(Excerpts from a dataset)
------------------------------------------------------------------------

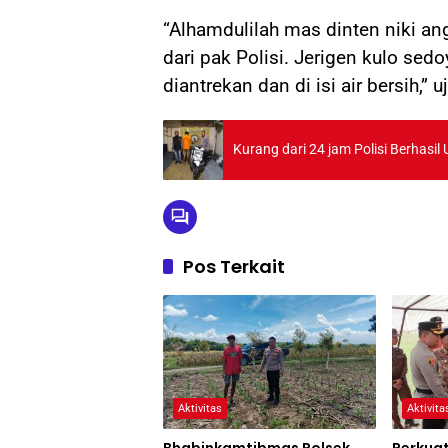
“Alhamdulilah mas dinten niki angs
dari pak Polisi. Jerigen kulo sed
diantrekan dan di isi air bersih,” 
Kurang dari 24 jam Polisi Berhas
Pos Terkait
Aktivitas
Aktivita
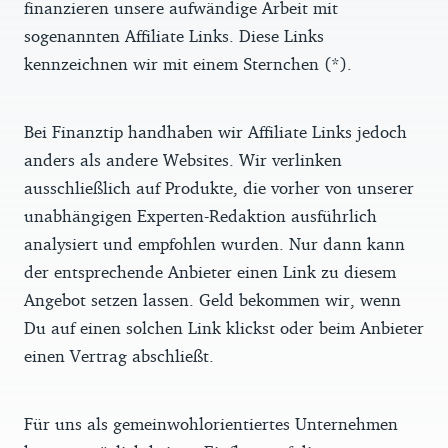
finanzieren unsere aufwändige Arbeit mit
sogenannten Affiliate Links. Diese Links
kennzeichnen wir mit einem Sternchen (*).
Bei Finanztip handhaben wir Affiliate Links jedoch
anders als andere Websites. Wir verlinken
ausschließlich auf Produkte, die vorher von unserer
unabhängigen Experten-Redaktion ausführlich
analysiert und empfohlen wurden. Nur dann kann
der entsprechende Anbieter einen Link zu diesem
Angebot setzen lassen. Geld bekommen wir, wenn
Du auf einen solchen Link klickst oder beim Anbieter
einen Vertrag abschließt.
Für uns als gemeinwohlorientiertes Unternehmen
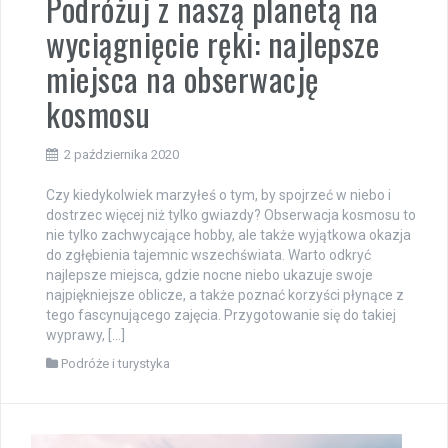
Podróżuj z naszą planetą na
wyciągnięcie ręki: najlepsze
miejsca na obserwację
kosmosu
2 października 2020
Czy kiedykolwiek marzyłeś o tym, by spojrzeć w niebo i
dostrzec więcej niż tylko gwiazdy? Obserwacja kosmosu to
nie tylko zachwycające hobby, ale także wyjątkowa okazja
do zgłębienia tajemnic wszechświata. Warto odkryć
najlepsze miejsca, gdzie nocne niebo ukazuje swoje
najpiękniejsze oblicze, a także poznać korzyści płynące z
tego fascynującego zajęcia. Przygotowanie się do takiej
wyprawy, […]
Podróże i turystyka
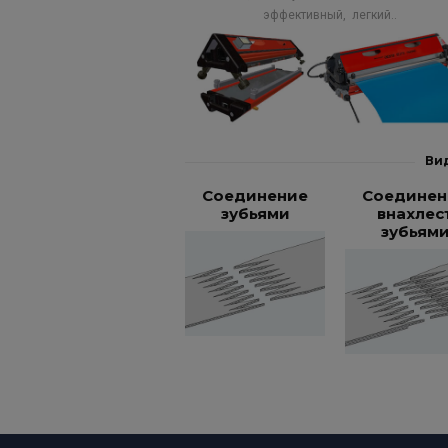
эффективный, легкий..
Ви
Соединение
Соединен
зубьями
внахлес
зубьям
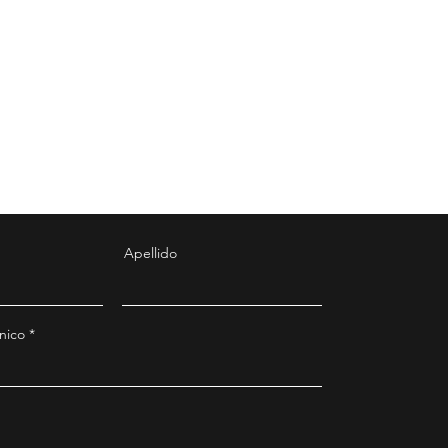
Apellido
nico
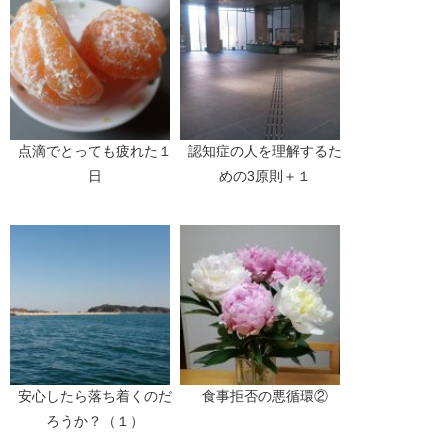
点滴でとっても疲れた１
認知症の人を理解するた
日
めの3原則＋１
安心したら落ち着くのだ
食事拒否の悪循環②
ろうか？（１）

------------------------------------------------------------------------

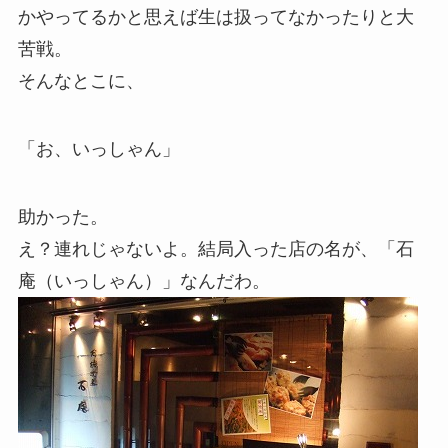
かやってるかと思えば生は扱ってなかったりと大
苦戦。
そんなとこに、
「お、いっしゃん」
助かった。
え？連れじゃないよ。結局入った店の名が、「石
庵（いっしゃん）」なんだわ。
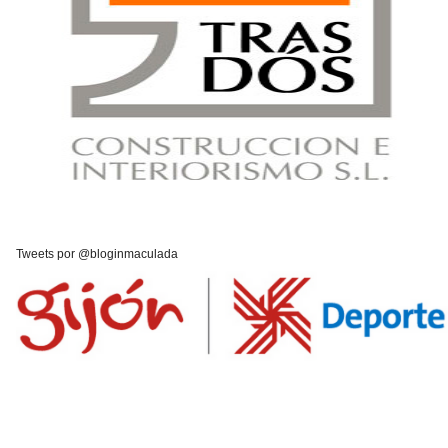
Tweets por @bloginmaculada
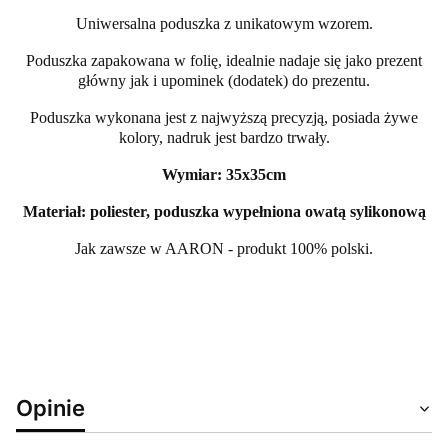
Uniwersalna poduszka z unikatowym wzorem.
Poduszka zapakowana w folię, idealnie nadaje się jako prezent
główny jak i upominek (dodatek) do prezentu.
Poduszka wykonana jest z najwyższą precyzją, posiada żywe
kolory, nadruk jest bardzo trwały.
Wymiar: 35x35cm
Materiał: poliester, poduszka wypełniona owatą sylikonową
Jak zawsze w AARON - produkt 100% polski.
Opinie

------------------------------------------------------------------------

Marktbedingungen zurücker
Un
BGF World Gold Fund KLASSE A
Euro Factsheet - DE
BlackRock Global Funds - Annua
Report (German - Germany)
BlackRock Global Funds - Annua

------------------------------------------------------------------------

→ **Your goal**:
Return only those lines of the records that contain the string "miejsca".

→ **Result**:
miejsca na obserwację
najlepsze miejsca, gdzie nocne niebo ukazuje swoje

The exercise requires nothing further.